Chairs and tables in the atrium at Bristol Old Vic
Theatre buildings: places of opportunity with welcoming spaces for all
Photo: 

Ashlyn G on Flickr (CC BY-ND 2.0)

The Covid pandemic has created the most extraordinary cultural emergency, with closed theatres, furloughed staff, insolvencies and thousands at risk of redundancy, but in the past week the picture has changed dramatically, with the lifesaving combination of a £1.57bn DCMS intervention and the third wave of Arts Council Response funding. But, as Sarah Brigham pointed out in the Guardian, the devil is in the detail. Even as Rishi Sunak announced his multi-billion economic cash injection he said “hardship lies ahead” and when our theatres finally reopen they will be facing months and years of adaptation and readjustment.

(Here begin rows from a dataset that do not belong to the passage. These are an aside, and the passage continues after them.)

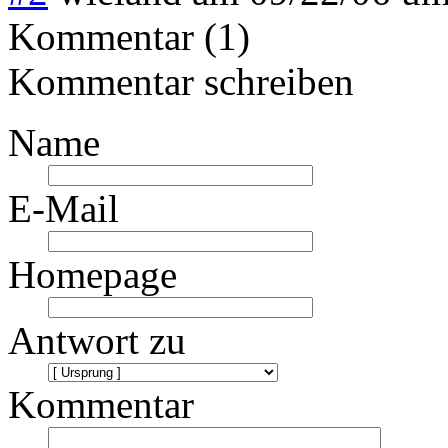
Kommentar (1)
Kommentar schreiben
Name
E-Mail
Homepage
Antwort zu
Kommentar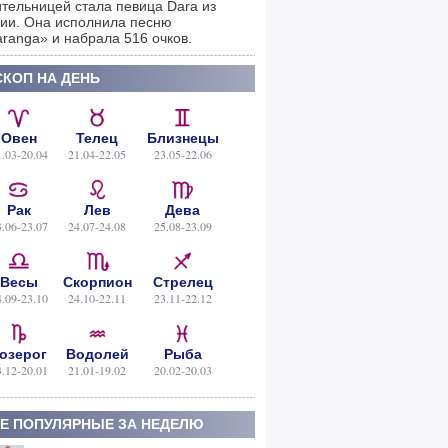
тельницей стала певица Dara из
ии. Она исполнила песню
ranga» и набрала 516 очков.
КОП НА ДЕНЬ
Овен
Телец
Близнецы
1.03-20.04
21.04-22.05
23.05-22.06
Рак
Лев
Дева
3.06-23.07
24.07-24.08
25.08-23.09
Весы
Скорпион
Стрелец
4.09-23.10
24.10-22.11
23.11-22.12
озерог
Водолей
Рыба
3.12-20.01
21.01-19.02
20.02-20.03
Е ПОПУЛЯРНЫЕ ЗА НЕДЕЛЮ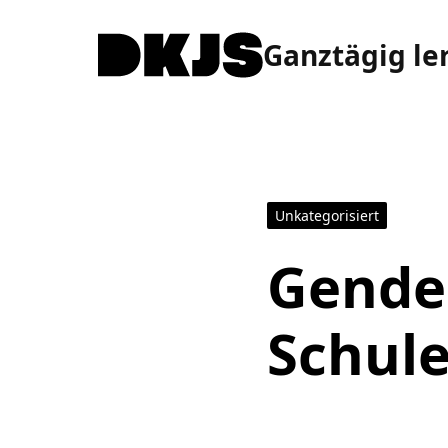
Ganztägig le
Unkategorisiert
Gende
Schul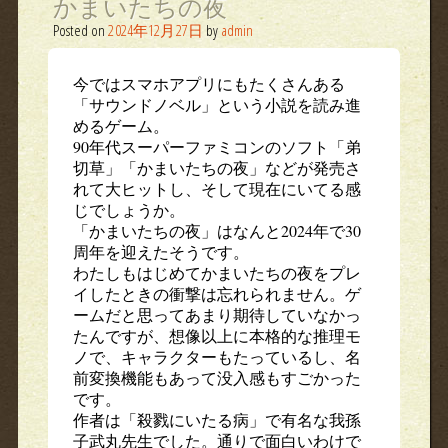
かまいたちの夜
Posted on
2024年12月27日
by
admin
今ではスマホアプリにもたくさんある
「サウンドノベル」という小説を読み進
めるゲーム。
90年代スーパーファミコンのソフト「弟
切草」「かまいたちの夜」などが発売さ
れて大ヒットし、そして現在にいてる感
じでしょうか。
「かまいたちの夜」はなんと2024年で30
周年を迎えたそうです。
わたしもはじめてかまいたちの夜をプレ
イしたときの衝撃は忘れられません。ゲ
ームだと思ってあまり期待していなかっ
たんですが、想像以上に本格的な推理モ
ノで、キャラクターもたっているし、名
前変換機能もあって没入感もすごかった
です。
作者は「殺戮にいたる病」で有名な我孫
子武丸先生でした。通りで面白いわけで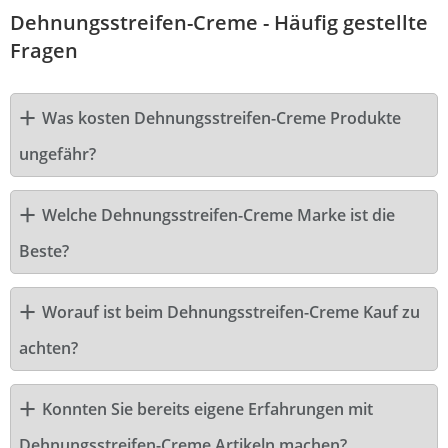
Dehnungsstreifen-Creme - Häufig gestellte
Fragen
Was kosten Dehnungsstreifen-Creme Produkte
ungefähr?
Welche Dehnungsstreifen-Creme Marke ist die
Beste?
Worauf ist beim Dehnungsstreifen-Creme Kauf zu
achten?
Konnten Sie bereits eigene Erfahrungen mit
Dehnungsstreifen-Creme Artikeln machen?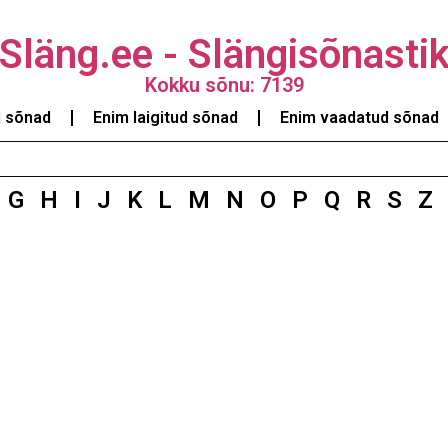
Släng.ee - Slängisõnasti
Kokku sõnu: 7139
d sõnad
Enim laigitud sõnad
Enim vaadatud sõnad
G
H
I
J
K
L
M
N
O
P
Q
R
S
Z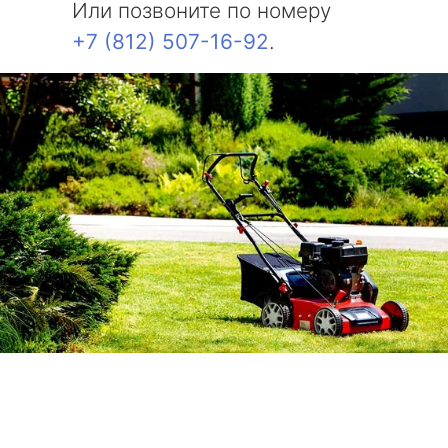
Или позвоните по номеру
+7 (812) 507-16-92
.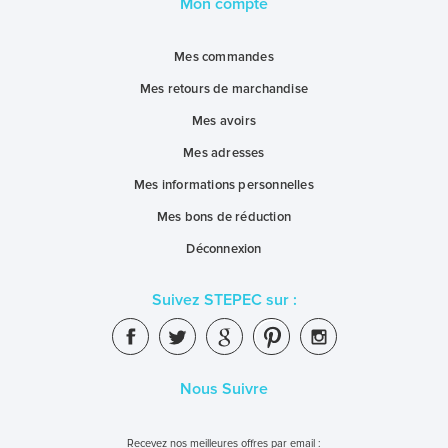
Mon compte
Mes commandes
Mes retours de marchandise
Mes avoirs
Mes adresses
Mes informations personnelles
Mes bons de réduction
Déconnexion
Suivez STEPEC sur :
Nous Suivre
Recevez nos meilleures offres par email :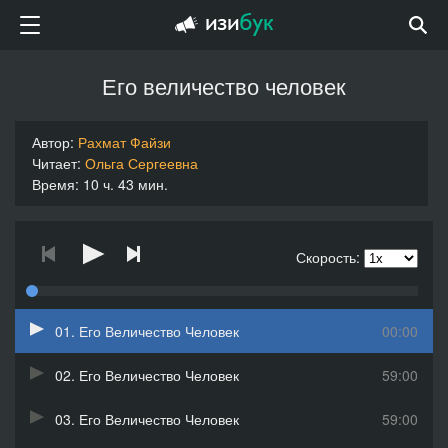
Его величество человек
Автор:
Рахмат Файзи
Читает:
Ольга Сергеевна
Время: 10 ч. 43 мин.
Скорость:
01. Его Величество Человек
00:00
02. Его Величество Человек
59:00
03. Его Величество Человек
59:00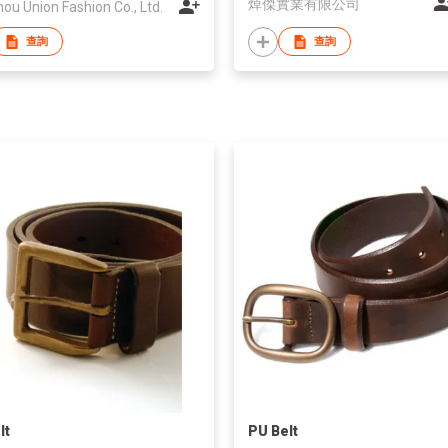
焯傑實業有限公司
u Union Fashion Co., Ltd.
查詢
查詢
lt
PU Belt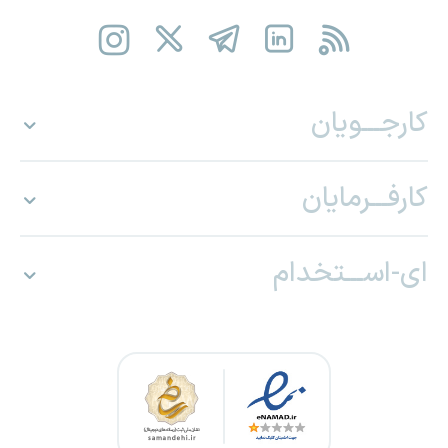
کارجـــویان
کارفـــرمایان
ای-اســـتخدام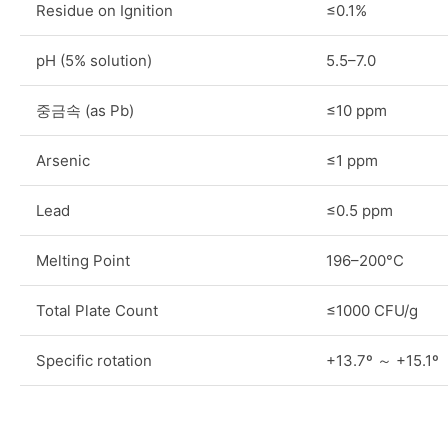
Residue on Ignition
≤0.1%
pH (5% solution)
5.5–7.0
중금속 (as Pb)
≤10 ppm
Arsenic
≤1 ppm
Lead
≤0.5 ppm
Melting Point
196–200°C
Total Plate Count
≤1000 CFU/g
Specific rotation
+13.7º ～ +15.1º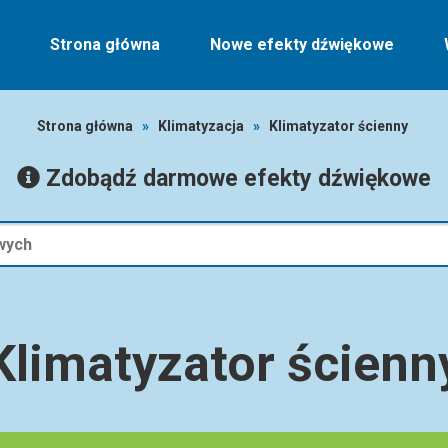
Strona główna
Nowe efekty dźwiękowe
Strona główna
»
Klimatyzacja
»
Klimatyzator ścienny
Zdobądź darmowe efekty dźwiękowe
Klimatyzator ścienn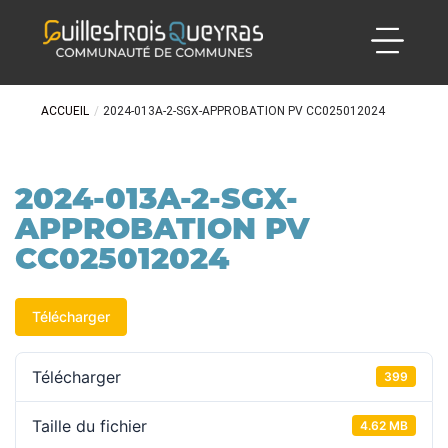
ACCUEIL
/
2024-013A-2-SGX-APPROBATION PV CC025012024
2024-013A-2-SGX-
APPROBATION PV
CC025012024
Télécharger
Télécharger
399
Taille du fichier
4.62 MB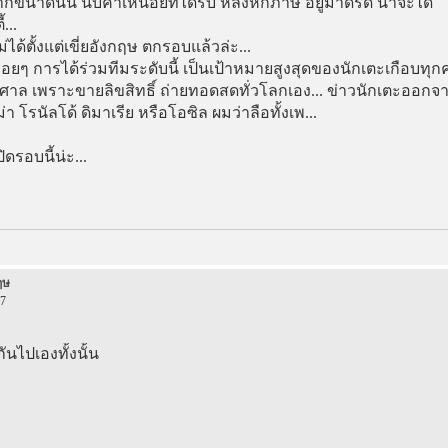
นาดนั้น นับค่าเหนื่อยที่ได้รับ หลังหักภาษี อยู่มาดริด น่าจะได้
...
่ได้ตั้งแต่เขี่ยอังกฤษ ตกรอบแล้วล่ะ...
่อยๆ การได้ร่วมทีมระดับนี้ เป็นเป้าหมายสูงสุดของนักเตะเกือบทุก
้มหาศาล เพราะขายลิขสิทธิ์ ถ่ายทอดสดทั่วโลกเอง... ข่าวนักเตะออกจ
่า โรนัลโด้ ดิมาเรีย หรือโอซิล ผมว่าลือทั้งเพ...
ดรอบนี้น่ะ...
ฤษ
17
ันไปเองทั้งนั้น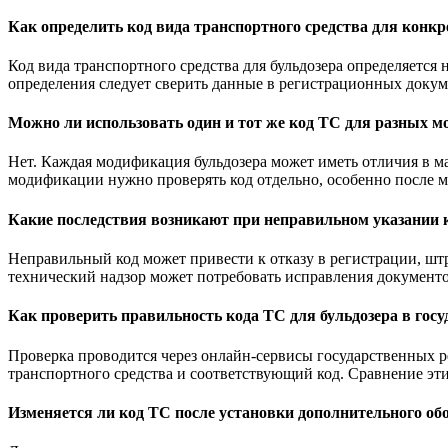
Как определить код вида транспортного средства для конкр
Код вида транспортного средства для бульдозера определяется
определения следует сверить данные в регистрационных докум
Можно ли использовать один и тот же код ТС для разных м
Нет. Каждая модификация бульдозера может иметь отличия в м
модификации нужно проверять код отдельно, особенно после 
Какие последствия возникают при неправильном указании 
Неправильный код может привести к отказу в регистрации, шт
технический надзор может потребовать исправления документо
Как проверить правильность кода ТС для бульдозера в гос
Проверка проводится через онлайн-сервисы государственных р
транспортного средства и соответствующий код. Сравнение эт
Изменяется ли код ТС после установки дополнительного об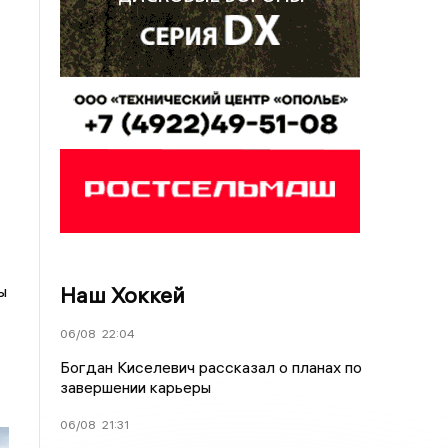
Наш Хоккей
ы
06/08
22:04
Богдан Киселевич рассказал о планах по
завершении карьеры
06/08
21:31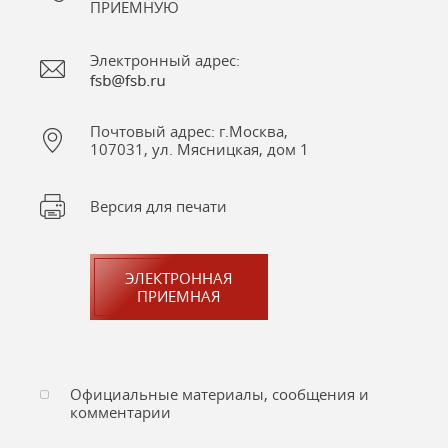
ПРИЕМНУЮ
Электронный адрес:
Почтовый адрес: г.Москва,
107031, ул. Мясницкая, дом 1
Версия для печати
ЭЛЕКТРОННАЯ
ПРИЕМНАЯ
Официальные материалы, сообщения и
комментарии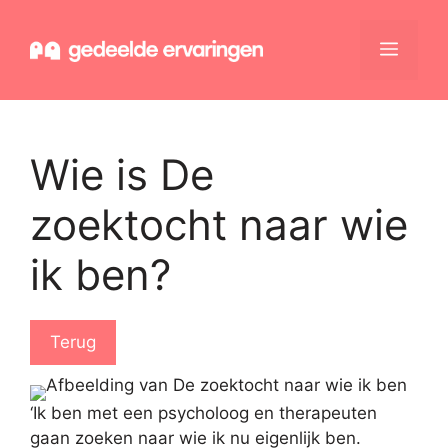
Ga
naar
Menu
de
inhoud
Wie is De
zoektocht naar wie
ik ben?
Terug
‘Ik ben met een psycholoog en therapeuten
gaan zoeken naar wie ik nu eigenlijk ben.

Right now every theatre, every cultural venue, is ripping up its business plan and starting over. Assumptions made a few months ago now look prehistoric. Audience behaviour is unpredictable, fundraising optimism looks laughable and the understanding of social distancing in a venue is almost nonexistent. The core business of a theatre must always be to create amazing experiences, so let’s stop pretending that ambitious commercial targets will plug funding gaps.

Covid has given us a chance to imagine a new kind of future for our theatres. It is time to recalibrate. Everyone knows that change will come, times will be tough and doing things differently with less resources will be challenging, but reassembling the past is no longer an option. We need to think beyond tomorrow, so here is a wish list of sorts. It may seem overambitious, it may seem obvious, but without big goals we will be hostages to fortune rather than agents of change.

Put our buildings to work

Let’s use our buildings to make room for the workforce of tomorrow by filling our foyers and corridors with free workspace and giving over meeting rooms and rehearsal spaces to people who need to shape a project. Theatres can offer mentoring and business support, provide the broadest broadband, develop new digital capabilities and give access to networks of professional talent. The artists and makers of tomorrow must thrive through a share of the resources available, and let’s make sure they are representative of contemporary Britain.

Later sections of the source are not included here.